The core logic of Linguistic Inquiry and Word Count (LIWC) comes from decades of scientific research demonstrating that people’s language can provide extremely rich insights into their psychological states, including their emotions, thinking styles, and social concerns. Sometimes, these insights are fairly obvious and straight-forward. For example, if someone is using a lot of words like happy, excited, and elated, they are probably feeling happy, and we can use this information to reliably estimate their current emotional state. Oftentimes, however, the relationships between verbal behavior and psychology are much, much less obvious. For example, people who are more confident and higher in social standings tend to use "you" words at relatively high rates, and "me" words at relatively low rates. Here, too, decades of empirical research — particularly research using LIWC as a scientific instrument — provides us with specialized ways of understanding, explaining, and quantifying psychological, social, and behavioral phenomena.

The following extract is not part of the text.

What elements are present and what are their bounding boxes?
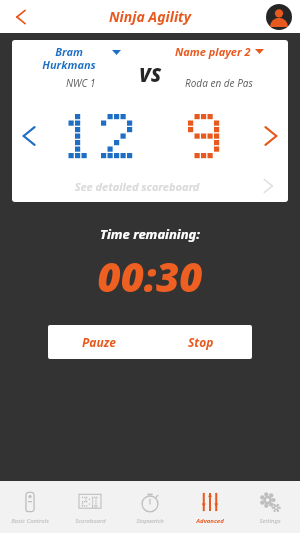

LIWC-22 comes with over 100 built-in dictionaries created to capture people’s social and psychological states. Each dictionary consists of a list of words, word stems, emoticons, and other specific verbal constructions that have been identified to reflect a psychological category of interest. For instance, the "cognitive processes" dictionary includes over 1,000 entries that reflect when a person is actively processing through information, both in general and more specific ways. The "affiliation" dictionary includes over 350 entries that reflect a person's need to connect with others, including words like "community" and "together" among others.

LIWC reads a given text and compares each word in the text to the list of dictionary words and calculates the percentage of total words in the text that match each of the dictionary categories. For example, if LIWC analyzed a single speech containing 1,000 words using the built-in LIWC-22 dictionary, it might find that 50 of those words are related to positive emotions and 10 words related to affiliation. LIWC would convert these numbers to percentages: 5.0% positive emotion and 1.0% affiliation.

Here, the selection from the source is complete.